Bombardier's de Havilland workforce has started to return to work after a two-month shutdown, but the company warns that in the absence of a new agreement to cut costs, the future of Dash 8 regional turboprop and Global Express business jet production at the Toronto plant remains in question.

The company wanted a new labour deal agreed by 4 February, when 1,360 of 1,600 workers laid off late last year were due to return to work. Talks with unions have broken down. The current contract does not expire before June, but the company warns that the employees still furloughed may be permanently laid off.

"We now have to start looking at alternatives, including moving certain elements of production from Toronto to Montreal," says Bombardier. A slump in sales of the Dash 8 Q Series of 35- to 70-seat turboprops and the Global Express large business jet forced the company to suspend production of the aircraft.

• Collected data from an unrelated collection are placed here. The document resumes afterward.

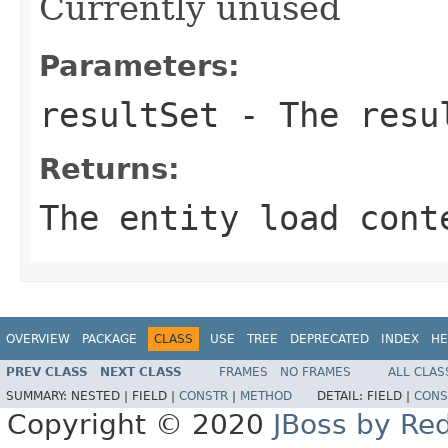
Currently unused
Parameters:
resultSet
- The resu
Returns:
The entity load cont
OVERVIEW
PACKAGE
CLASS
USE
TREE
DEPRECATED
INDEX
HE
PREV CLASS
NEXT CLASS
FRAMES
NO FRAMES
ALL CLAS
SUMMARY:
NESTED |
FIELD |
CONSTR
|
METHOD
DETAIL:
FIELD |
CONS
Copyright © 2020
JBoss by Re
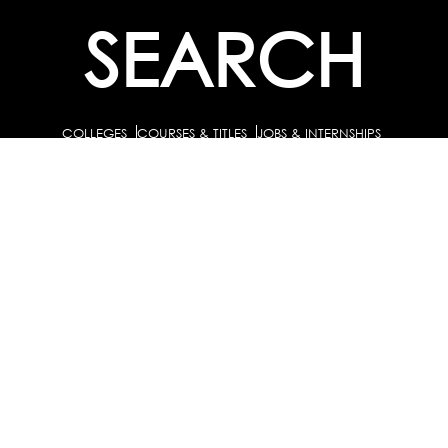
SEARCH
COLLEGES
COURSES & TITLES
JOBS & INTERNSHIPS
EXPLORE
PATHS & CLUSTERS
JOB FAMILIES
OCCUPATIONS
PARTNER
BULK PURCHASE
PARTNERSHIPS / TIEUPS
INDUSTRY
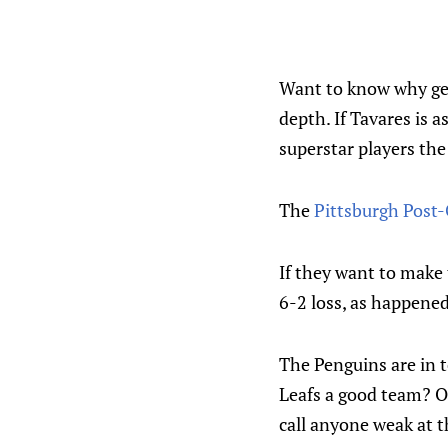
Want to know why get
depth. If Tavares is 
superstar players the
The
Pittsburgh Post
If they want to make 
6-2 loss, as happene
The Penguins are in t
Leafs a good team? Of
call anyone weak at t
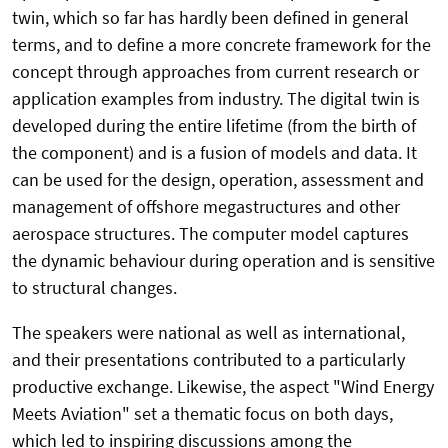
twin, which so far has hardly been defined in general
terms, and to define a more concrete framework for the
concept through approaches from current research or
application examples from industry. The digital twin is
developed during the entire lifetime (from the birth of
the component) and is a fusion of models and data. It
can be used for the design, operation, assessment and
management of offshore megastructures and other
aerospace structures. The computer model captures
the dynamic behaviour during operation and is sensitive
to structural changes.
The speakers were national as well as international,
and their presentations contributed to a particularly
productive exchange. Likewise, the aspect "Wind Energy
Meets Aviation" set a thematic focus on both days,
which led to inspiring discussions among the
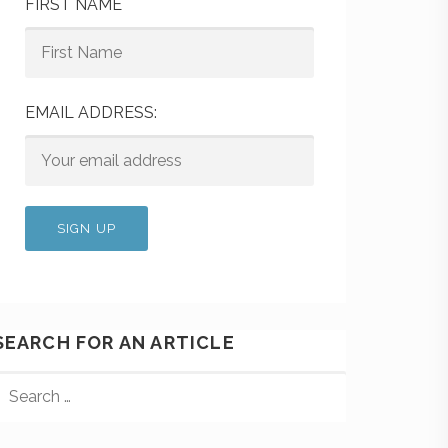
FIRST NAME
EMAIL ADDRESS:
SEARCH FOR AN ARTICLE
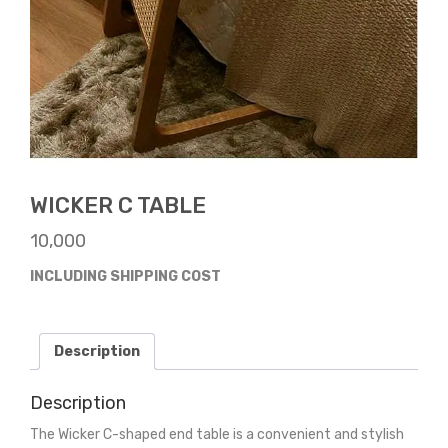
WICKER C TABLE
10,000
INCLUDING SHIPPING COST
Description
Description
The Wicker C-shaped end table is a convenient and stylish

This raises further questions about the long-term viability of the Dash 8, the order backlog for which has shrunk to 26 aircraft, including 10 Q400s. Annual production stands at 36 turboprops a year.

Deliveries of the newer Q400 prior to December's shutdown were sluggish, with just one aircraft delivered in the third quarter of last year and another 70-seater in Bombardier's traditionally busy month of December. A recent report by Merrill Lynch suggests there is a possibility of a Q400 writedown of capitalised excess production costs, estimated to be in the region of $200 million.

Bombardier says it remains committed to the programme, having recently sold three Q300s to Qantas and a single aircraft to Petroleum Air Services. There are unfilled options for another 49 aircraft.